[Data listing Boundary: Start]

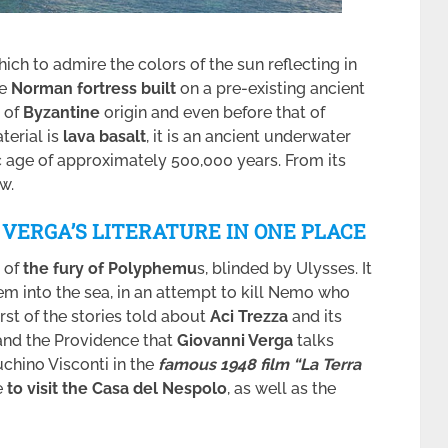
ich to admire the colors of the sun reflecting in
he
Norman fortress built
on a pre-existing ancient
, of
Byzantine
origin and even before that of
terial is
lava basalt
, it is an ancient underwater
c age of approximately 500,000 years. From its
w.
D VERGA’S LITERATURE IN ONE PLACE
t of
the fury of Polyphemu
s, blinded by Ulysses. It
hem into the sea, in an attempt to kill Nemo who
irst of the stories told about
Aci Trezza
and its
and the Providence that
Giovanni Verga
talks
Luchino Visconti in the
famous 1948 film “La Terra
e
to visit the Casa del Nespolo
, as well as the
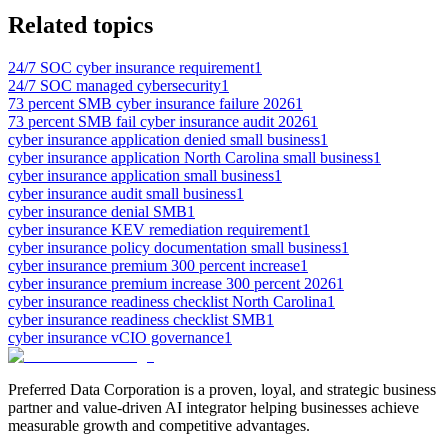
Related topics
24/7 SOC cyber insurance requirement
1
24/7 SOC managed cybersecurity
1
73 percent SMB cyber insurance failure 2026
1
73 percent SMB fail cyber insurance audit 2026
1
cyber insurance application denied small business
1
cyber insurance application North Carolina small business
1
cyber insurance application small business
1
cyber insurance audit small business
1
cyber insurance denial SMB
1
cyber insurance KEV remediation requirement
1
cyber insurance policy documentation small business
1
cyber insurance premium 300 percent increase
1
cyber insurance premium increase 300 percent 2026
1
cyber insurance readiness checklist North Carolina
1
cyber insurance readiness checklist SMB
1
cyber insurance vCIO governance
1
Preferred Data Corporation is a proven, loyal, and strategic business
partner and value-driven AI integrator helping businesses achieve
measurable growth and competitive advantages.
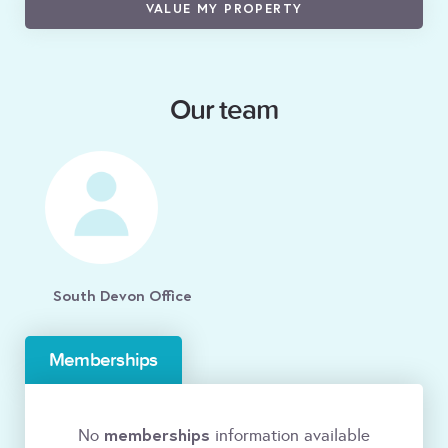
VALUE MY PROPERTY
Our team
South Devon Office
Memberships
memberships
No
information available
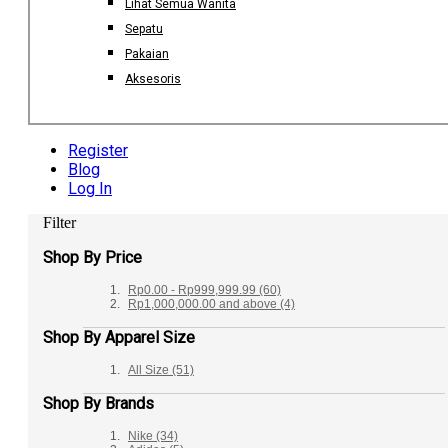
Lihat Semua Wanita
Sepatu
Pakaian
Aksesoris
Register
Blog
Log In
Filter
Shop By Price
Rp0.00
-
Rp999,999.99
(60)
Rp1,000,000.00
and above
(4)
Shop By Apparel Size
All Size
(51)
Shop By Brands
Nike
(34)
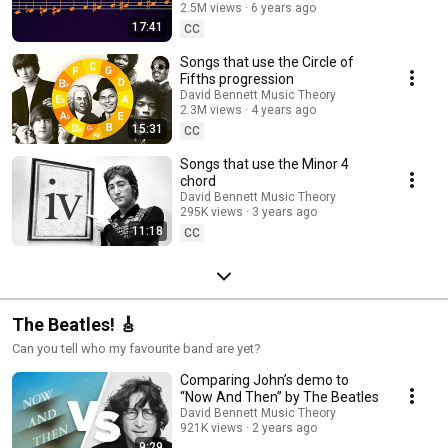
2.5M views
6 years ago
17:41
CC
Songs that use the Circle of
Fifths progression
David Bennett Music Theory
2.3M views
4 years ago
15:31
CC
Songs that use the Minor 4
chord
David Bennett Music Theory
295K views
3 years ago
11:18
CC
The Beatles! 🎸
Can you tell who my favourite band are yet?
Comparing John’s demo to
“Now And Then” by The Beatles
David Bennett Music Theory
921K views
2 years ago
9:29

[Data listing Boundary: End]

Which of the lines above hold the word "audit"? Copy each one.

Written response -
73 percent SMB fail cyber insurance audit 2026
cyber insurance audit small business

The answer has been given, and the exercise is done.